The convergence of genomics and prescription drugs is not a medical breakthrough. It is a strategic pivot in the landscape of asymmetric warfare. For years, I have warned that the digitisation of biological data creates a high-value target for hostile state actors. Now, with the rise of personalised medicine, we are handing them the blueprint for population-specific bioweapons.
Let us examine the threat vectors. Every genome sequenced, every prescription tailored to a specific genetic profile is a piece of intelligence. A hostile actor with access to a national biobank could, in theory, identify polymorphisms that confer susceptibility to a pathogen or toxin. They could then design a weapon that targets a particular ethnic group, a specific region, or even a family. This is not science fiction. This is the logical endpoint of weaponised genomics.
Consider the logistics. The UK's 100,000 Genomes Project, the US All of Us programme these are treasure troves. The security around these databases is woefully inadequate. We treat genetic data like medical records, when they are in fact strategic assets. A breach is not a matter of if, but when. We saw a precursor in the 2018 MyHeritage breach, where 92 million accounts were compromised. That was a dry run.
The intelligence failure here is staggering. We are allowing private companies to accumulate genetic data with minimal oversight. The regulatory framework is a joke. GDPR is toothless when a nation-state decides to hunt for vulnerabilities. And the pharmaceutical industry is complicit. They are racing to develop targeted therapies without considering the offensive applications. Every clinical trial is a reconnaissance mission for a potential adversary.
There is also the supply chain threat. Customised drugs require customised manufacturing. That means small batches, specific ingredients, and often a single point of failure.
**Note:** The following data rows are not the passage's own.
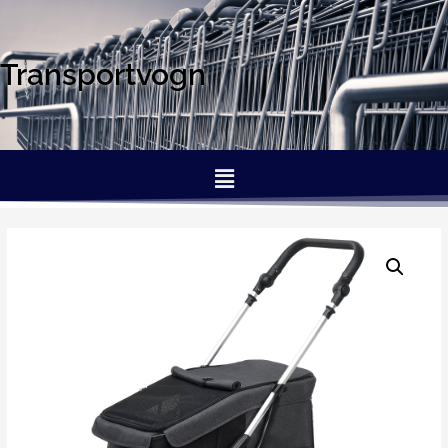
Transportvogn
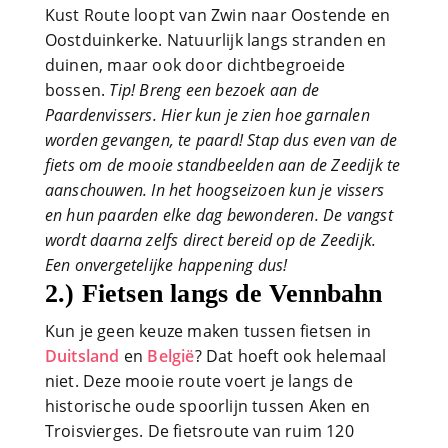
Kust Route loopt van Zwin naar Oostende en
Oostduinkerke. Natuurlijk langs stranden en
duinen, maar ook door dichtbegroeide
bossen.
Tip! Breng een bezoek aan de
Paardenvissers. Hier kun je zien hoe garnalen
worden gevangen, te paard! Stap dus even van de
fiets om de mooie standbeelden aan de Zeedijk te
aanschouwen. In het hoogseizoen kun je vissers
en hun paarden elke dag bewonderen. De vangst
wordt daarna zelfs direct bereid op de Zeedijk.
Een onvergetelijke happening dus!
2.) Fietsen langs de Vennbahn
Kun je geen keuze maken tussen fietsen in
Duitsland
en
België
? Dat hoeft ook helemaal
niet. Deze mooie route voert je langs de
historische oude spoorlijn tussen Aken en
Troisvierges. De fietsroute van ruim 120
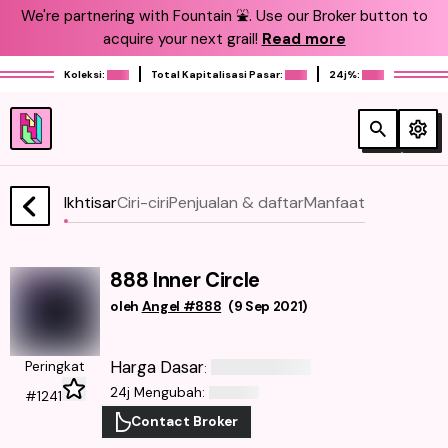
We're partnering with Fountain ⛲️. Use our Broker button to
acquire your next grail!
Read more
Koleksi:
Total Kapitalisasi Pasar:
24j%:
Ikhtisar
Ciri-ciri
Penjualan & daftar
Manfaat
888 Inner Circle
oleh
Angel #888
(
9 Sep 2021
)
Harga Dasar
Peringkat
:
24j Mengubah
:
#1241
Contact Broker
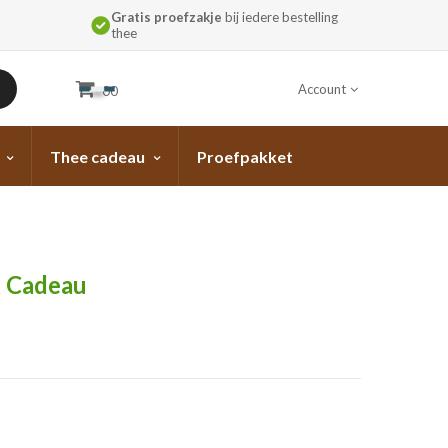
Gratis proefzakje
bij iedere bestelling
thee
Account
00
Thee cadeau
Proefpakket
k Cadeau
ur door in bestel opmerkingen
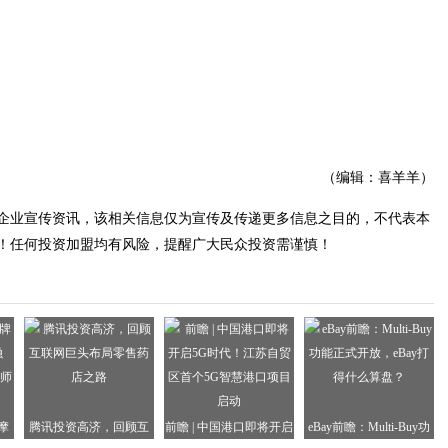
（编辑：喜羊羊）
企业宣传资讯，该相关信息仅为宣传及传递更多信息之目的，不代表本
！任何投资加盟均有风险，提醒广大民众投资需谨慎！
摩
腾讯投资高济，回顾互
前瞻 | 中国港口即将开启
eBay前瞻：Multi-Buy功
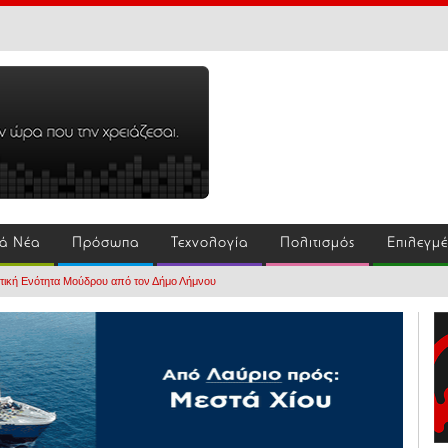
ά Νέα
Πρόσωπα
Τεχνολογία
Πολιτισμός
Επιλεγμ
ική Ενότητα Μούδρου από τον Δήμο Λήμνου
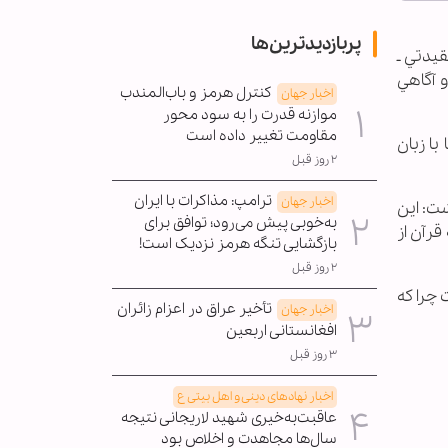
پربازدیدترین‌ها
قيدتي ـ
 آگاهي
کنترل هرمز و باب‌المندب
اخبار جهان
موازنه قدرت را به سود محور
مقاومت تغییر داده است
ا زبان
۲ روز قبل
ترامپ: مذاکرات با ایران
اخبار جهان
شت: اين
به‌خوبی پیش می‌رود؛ توافق برای
قرآن از
بازگشایی تنگه هرمز نزدیک است!
۲ روز قبل
 چرا كه
تأخیر عراق در اعزام زائران
اخبار جهان
افغانستانی اربعین
۳ روز قبل
اخبار نهادهای دینی و اهل بیتی ع
عاقبت‌به‌خیری شهید لاریجانی نتیجه
سال‌ها مجاهدت و اخلاص بود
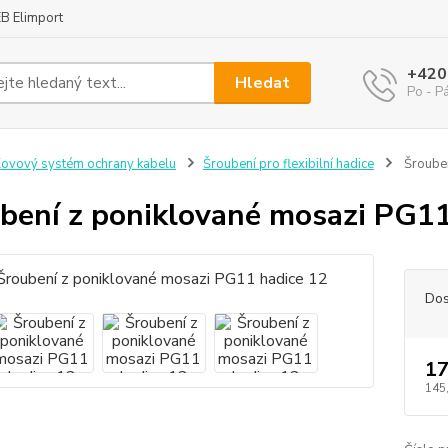
B Elimport
+420
Hledat
Po - P
ovový systém ochrany kabelu
Šroubení pro flexibilní hadice
Šrouben
bení z poniklované mosazi PG11
Dos
17
145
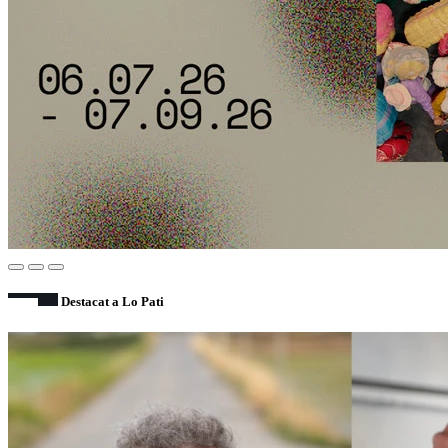
Destacat a Lo Pati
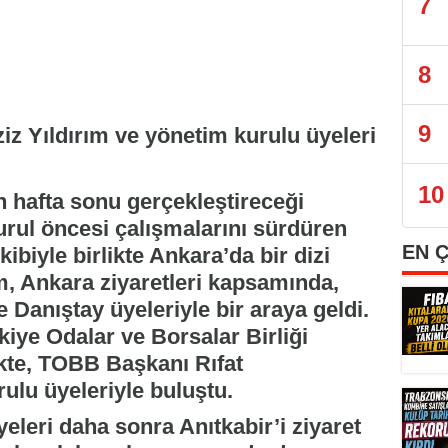
7
8
9
z Yıldırım ve yönetim kurulu üyeleri
10
hafta sonu gerçekleştireceği
rul öncesi çalışmalarını sürdüren
EN 
ibiyle birlikte Ankara’da bir dizi
ım, Ankara ziyaretleri kapsamında,
 Danıştay üyeleriyle bir araya geldi.
kiye Odalar ve Borsalar Birliği
kte, TOBB Başkanı Rıfat
ulu üyeleriyle buluştu.
eleri daha sonra Anıtkabir’i ziyaret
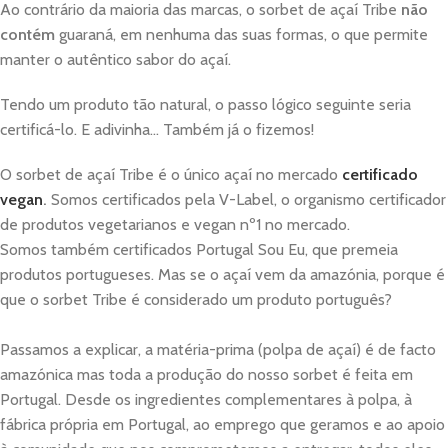
Ao contrário da maioria das marcas, o sorbet de açaí Tribe
não
contém
guaraná, em nenhuma das suas formas, o que permite
manter o autêntico sabor do açaí.
Tendo um produto tão natural, o passo lógico seguinte seria
certificá-lo. E adivinha... Também já o fizemos!
O sorbet de açaí Tribe é o único açaí no mercado
certificado
vegan
.
Somos certificados pela V-Label, o organismo certificador
de produtos vegetarianos e vegan nº1 no mercado.
Somos também certificados Portugal Sou Eu, que premeia
produtos portugueses. Mas se o açaí vem da amazónia, porque é
que o sorbet Tribe é considerado um produto português?
Passamos a explicar, a matéria-prima (polpa de açaí) é de facto
amazónica mas toda a produção do nosso sorbet é feita em
Portugal. Desde os ingredientes complementares à polpa, à
fábrica própria em Portugal, ao emprego que geramos e ao apoio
A state actor could target a production facility with a cyberattack, scrambling the genetic sequences or contaminating the raw materials. The result would not just be a supply shortage. It would be a population-scale poisoning event.
We need a strategic reassessment. First, classify all genomic databases as critical national infrastructure. Second, impose export controls on sequencing technology. Third, stop treating DNA as personal property. It is a national security asset. The American and British governments must lead a coalition to establish a defensive genomic framework. We need to harden our targets, identify the vulnerabilities in our own population, and prepare for the inevitable attack.
Personalised medicine promises to revolutionise healthcare. But every revolution has a counter-revolution. The same technology that cures cancer can also target a people. We are not ready. The threat vectors are multiplying, and we are sleepwalking into a biological Pearl Harbor.